● **Exercise goal**
Each line in the records below, from the one that contains "Контакты (447, 2570)" to the one that contains "Услуги (715, 125)", should be reproduced exactly, the first and last included.

● **Material provided**
-=-=-
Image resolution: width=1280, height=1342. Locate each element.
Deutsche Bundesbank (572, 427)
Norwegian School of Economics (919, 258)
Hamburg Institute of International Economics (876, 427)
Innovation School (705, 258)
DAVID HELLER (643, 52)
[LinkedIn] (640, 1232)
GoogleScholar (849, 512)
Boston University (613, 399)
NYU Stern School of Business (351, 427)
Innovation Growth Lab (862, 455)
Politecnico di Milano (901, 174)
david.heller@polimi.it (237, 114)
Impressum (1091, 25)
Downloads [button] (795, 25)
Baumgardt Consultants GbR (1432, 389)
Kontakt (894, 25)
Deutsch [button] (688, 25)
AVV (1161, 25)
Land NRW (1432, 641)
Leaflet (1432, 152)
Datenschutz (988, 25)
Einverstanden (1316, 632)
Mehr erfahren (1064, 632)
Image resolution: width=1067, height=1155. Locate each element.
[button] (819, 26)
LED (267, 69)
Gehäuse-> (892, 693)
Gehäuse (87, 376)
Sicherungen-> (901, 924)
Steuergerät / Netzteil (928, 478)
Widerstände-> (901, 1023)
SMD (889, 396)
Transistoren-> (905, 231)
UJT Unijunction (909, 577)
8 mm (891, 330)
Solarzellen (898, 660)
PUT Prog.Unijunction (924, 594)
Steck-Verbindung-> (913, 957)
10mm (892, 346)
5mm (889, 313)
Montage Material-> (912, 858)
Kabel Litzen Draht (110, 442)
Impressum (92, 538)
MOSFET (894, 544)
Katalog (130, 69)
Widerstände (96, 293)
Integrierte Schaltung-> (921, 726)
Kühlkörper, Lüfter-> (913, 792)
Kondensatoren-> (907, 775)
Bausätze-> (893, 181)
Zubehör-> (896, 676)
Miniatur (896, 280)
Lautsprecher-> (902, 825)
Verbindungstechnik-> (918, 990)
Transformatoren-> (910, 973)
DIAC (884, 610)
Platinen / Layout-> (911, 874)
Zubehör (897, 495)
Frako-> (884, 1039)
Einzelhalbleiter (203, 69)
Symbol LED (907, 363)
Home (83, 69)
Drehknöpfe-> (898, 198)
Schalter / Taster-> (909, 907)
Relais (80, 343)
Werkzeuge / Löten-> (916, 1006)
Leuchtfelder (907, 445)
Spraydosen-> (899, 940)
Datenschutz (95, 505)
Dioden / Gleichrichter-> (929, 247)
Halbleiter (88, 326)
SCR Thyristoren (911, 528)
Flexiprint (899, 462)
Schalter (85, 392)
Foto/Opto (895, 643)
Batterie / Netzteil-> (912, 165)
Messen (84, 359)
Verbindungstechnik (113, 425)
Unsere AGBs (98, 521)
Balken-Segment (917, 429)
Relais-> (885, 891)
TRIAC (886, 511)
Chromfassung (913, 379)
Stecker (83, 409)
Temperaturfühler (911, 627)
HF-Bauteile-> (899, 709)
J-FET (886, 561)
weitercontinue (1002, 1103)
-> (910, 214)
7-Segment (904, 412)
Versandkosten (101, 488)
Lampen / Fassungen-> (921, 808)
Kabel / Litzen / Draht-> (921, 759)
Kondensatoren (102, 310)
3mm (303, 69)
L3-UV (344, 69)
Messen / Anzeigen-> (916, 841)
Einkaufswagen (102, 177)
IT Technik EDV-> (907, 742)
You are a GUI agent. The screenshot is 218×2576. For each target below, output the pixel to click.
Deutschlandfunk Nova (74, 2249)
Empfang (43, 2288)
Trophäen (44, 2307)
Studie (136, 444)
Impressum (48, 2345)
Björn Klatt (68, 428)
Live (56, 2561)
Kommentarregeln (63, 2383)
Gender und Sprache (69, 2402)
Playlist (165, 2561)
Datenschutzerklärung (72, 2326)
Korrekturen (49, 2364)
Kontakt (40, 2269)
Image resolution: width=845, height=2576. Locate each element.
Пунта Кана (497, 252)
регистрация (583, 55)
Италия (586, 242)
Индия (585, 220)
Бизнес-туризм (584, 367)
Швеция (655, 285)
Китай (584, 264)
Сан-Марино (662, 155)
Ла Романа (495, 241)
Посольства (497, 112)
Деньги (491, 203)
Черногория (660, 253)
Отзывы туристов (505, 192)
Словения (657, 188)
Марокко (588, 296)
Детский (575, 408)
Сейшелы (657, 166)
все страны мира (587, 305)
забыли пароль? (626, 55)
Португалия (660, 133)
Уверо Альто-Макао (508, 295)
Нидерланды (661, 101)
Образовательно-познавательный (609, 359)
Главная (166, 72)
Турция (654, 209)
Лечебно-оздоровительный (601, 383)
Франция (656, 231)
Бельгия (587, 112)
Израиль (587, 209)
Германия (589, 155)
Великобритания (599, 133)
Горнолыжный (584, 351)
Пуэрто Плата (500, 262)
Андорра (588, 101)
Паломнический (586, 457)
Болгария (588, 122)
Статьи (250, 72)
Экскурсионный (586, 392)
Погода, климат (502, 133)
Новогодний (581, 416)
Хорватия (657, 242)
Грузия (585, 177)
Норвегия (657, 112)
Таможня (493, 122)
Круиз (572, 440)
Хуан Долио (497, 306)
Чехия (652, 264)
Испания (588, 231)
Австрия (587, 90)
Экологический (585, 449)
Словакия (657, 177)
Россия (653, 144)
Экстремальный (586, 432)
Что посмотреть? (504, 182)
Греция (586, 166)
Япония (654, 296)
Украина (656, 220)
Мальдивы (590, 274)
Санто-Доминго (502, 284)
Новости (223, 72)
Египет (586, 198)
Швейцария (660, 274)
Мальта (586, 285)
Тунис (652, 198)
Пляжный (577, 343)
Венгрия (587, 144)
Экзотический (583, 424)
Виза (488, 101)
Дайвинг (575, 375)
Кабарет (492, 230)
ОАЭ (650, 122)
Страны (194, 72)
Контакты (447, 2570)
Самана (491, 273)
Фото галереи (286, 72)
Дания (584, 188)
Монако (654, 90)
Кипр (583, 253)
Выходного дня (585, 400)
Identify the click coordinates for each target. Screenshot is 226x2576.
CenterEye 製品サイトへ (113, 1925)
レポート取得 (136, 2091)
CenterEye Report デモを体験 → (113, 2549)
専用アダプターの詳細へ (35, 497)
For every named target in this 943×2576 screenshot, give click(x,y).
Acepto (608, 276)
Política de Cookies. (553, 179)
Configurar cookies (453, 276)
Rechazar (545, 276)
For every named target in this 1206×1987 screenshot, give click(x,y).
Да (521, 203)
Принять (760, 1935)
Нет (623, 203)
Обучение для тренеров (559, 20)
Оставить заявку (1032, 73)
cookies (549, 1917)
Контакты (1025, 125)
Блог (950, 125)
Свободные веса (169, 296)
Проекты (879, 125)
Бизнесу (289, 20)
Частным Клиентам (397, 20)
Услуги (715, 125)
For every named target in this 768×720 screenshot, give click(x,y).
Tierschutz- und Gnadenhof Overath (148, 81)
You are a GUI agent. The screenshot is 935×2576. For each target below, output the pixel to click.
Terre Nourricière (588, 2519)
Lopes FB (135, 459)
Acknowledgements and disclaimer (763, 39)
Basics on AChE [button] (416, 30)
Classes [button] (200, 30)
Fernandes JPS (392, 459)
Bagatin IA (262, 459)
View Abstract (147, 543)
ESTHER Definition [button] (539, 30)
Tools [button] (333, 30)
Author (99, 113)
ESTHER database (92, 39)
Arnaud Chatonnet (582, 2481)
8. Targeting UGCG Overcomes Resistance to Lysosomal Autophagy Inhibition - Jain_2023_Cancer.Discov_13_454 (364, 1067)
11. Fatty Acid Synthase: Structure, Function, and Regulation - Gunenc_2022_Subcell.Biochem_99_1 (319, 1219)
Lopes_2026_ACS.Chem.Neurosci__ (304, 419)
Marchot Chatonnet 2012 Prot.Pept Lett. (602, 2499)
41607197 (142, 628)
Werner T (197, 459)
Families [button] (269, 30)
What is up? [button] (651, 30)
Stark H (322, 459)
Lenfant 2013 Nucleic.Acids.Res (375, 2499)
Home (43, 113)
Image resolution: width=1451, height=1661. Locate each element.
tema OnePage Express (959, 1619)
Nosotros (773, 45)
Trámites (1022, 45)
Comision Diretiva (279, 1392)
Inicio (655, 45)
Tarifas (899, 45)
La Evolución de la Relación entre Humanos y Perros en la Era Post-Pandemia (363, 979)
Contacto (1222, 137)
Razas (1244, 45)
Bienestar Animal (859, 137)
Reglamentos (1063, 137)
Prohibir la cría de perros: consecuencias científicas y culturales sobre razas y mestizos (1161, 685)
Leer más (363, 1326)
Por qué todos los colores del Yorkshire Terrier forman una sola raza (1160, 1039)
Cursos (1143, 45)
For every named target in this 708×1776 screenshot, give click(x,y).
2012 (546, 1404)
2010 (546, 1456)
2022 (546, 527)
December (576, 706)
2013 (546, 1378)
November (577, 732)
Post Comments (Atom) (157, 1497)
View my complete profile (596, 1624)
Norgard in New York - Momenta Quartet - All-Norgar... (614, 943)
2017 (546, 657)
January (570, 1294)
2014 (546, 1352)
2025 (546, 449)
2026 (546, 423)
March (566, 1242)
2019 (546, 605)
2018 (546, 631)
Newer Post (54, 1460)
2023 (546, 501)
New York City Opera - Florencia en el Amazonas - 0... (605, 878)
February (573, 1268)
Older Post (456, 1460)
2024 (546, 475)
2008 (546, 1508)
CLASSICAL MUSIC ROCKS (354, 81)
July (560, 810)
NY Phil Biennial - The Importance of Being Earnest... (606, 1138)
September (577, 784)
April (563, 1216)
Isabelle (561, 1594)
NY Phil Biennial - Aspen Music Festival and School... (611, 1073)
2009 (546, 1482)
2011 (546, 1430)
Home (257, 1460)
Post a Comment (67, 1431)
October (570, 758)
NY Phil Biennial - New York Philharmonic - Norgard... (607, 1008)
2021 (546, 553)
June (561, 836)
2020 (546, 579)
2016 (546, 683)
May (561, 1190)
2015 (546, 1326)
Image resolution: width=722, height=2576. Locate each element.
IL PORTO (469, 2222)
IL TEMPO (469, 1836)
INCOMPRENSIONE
-=-=-
● **Answer box**
Контакты (447, 2570)
Самана (491, 273)
Фото галереи (286, 72)
Дания (584, 188)
Монако (654, 90)
Кипр (583, 253)
Выходного дня (585, 400)
Identify the click coordinates for each target. Screenshot is 226x2576.
CenterEye 製品サイトへ (113, 1925)
レポート取得 (136, 2091)
CenterEye Report デモを体験 → (113, 2549)
専用アダプターの詳細へ (35, 497)
For every named target in this 943×2576 screenshot, give click(x,y).
Acepto (608, 276)
Política de Cookies. (553, 179)
Configurar cookies (453, 276)
Rechazar (545, 276)
For every named target in this 1206×1987 screenshot, give click(x,y).
Да (521, 203)
Принять (760, 1935)
Нет (623, 203)
Обучение для тренеров (559, 20)
Оставить заявку (1032, 73)
cookies (549, 1917)
Контакты (1025, 125)
Блог (950, 125)
Свободные веса (169, 296)
Проекты (879, 125)
Бизнесу (289, 20)
Частным Клиентам (397, 20)
Услуги (715, 125)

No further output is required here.